HTTP Client getting https://e84-earth-search-sentinel-data.s3.us-west-2.amazonaws.com/sentinel-2-c1-l2a/10/T/FR/2023/12/S2B_T10TFR_20231223T190950_L2A/B04.tif with byte range 'bytes=161151032-162782871'
HTTP Client getting https://e84-earth-search-sentinel-data.s3.us-west-2.amazonaws.com/sentinel-2-c1-l2a/10/T/FR/2023/12/S2B_T10TFR_20231223T190950_L2A/B04.tif with byte range 'bytes=176416464-178052523'


array([[0.282 , 0.9288, 0.9368, ..., 0.019 , 0.0313, 0.044 ],
       [0.7184, 1.708 , 1.2936, ..., 0.161 , 0.1792, 0.1869],
       [1.4077, 1.8509, 1.1349, ..., 0.3173, 0.3373, 0.343 ],
       ...,
       [1.9375, 1.9309, 1.9289, ..., 2.0459, 2.0359, 2.0393],
       [2.1647, 2.16  , 2.1542, ..., 2.2331, 2.2759, 2.2581],
       [2.3828, 2.3825, 2.3788, ..., 2.4427, 2.4519, 2.4407]],
      dtype=float32)

Again, what happened to the byte range in the request?
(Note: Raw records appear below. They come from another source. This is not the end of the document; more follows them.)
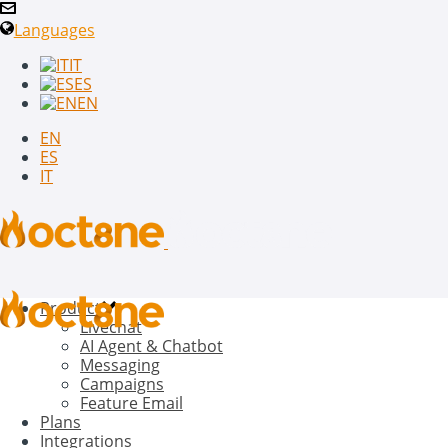
Languages
IT
ES
EN
EN
ES
IT
Product
Livechat
AI Agent & Chatbot
Messaging
Campaigns
Feature Email
Plans
Integrations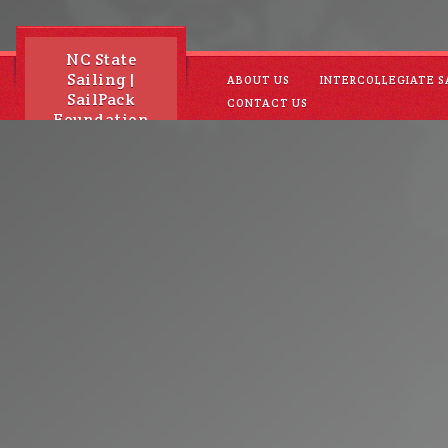
NC State
Sailing |
ABOUT US
INTERCOLLEGIATE S
SailPack
CONTACT US
Foundation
Does it match expectations?

## Additional exercises

* What would this be like if _all_ of the Sentinel 2 scenes' bands' COGs we indexed into this kerchunk reference file?
* How might this kerchunk look if multiple Sentinel 2 scenes were then indexed into the same reference file?
* See [Kerchunk in Practice](https://guide.cloudnativegeo.org/kerchunk/kerchunk-in-practice.html) from the Cloud-Native Geo Guide for examples using kerchunk to index NetCDF format data.
* Can you make a parser to load data for this kerchunk without having to rely on xarray and fsspec?

Any other cool ideas? Let me know and/or share with the group.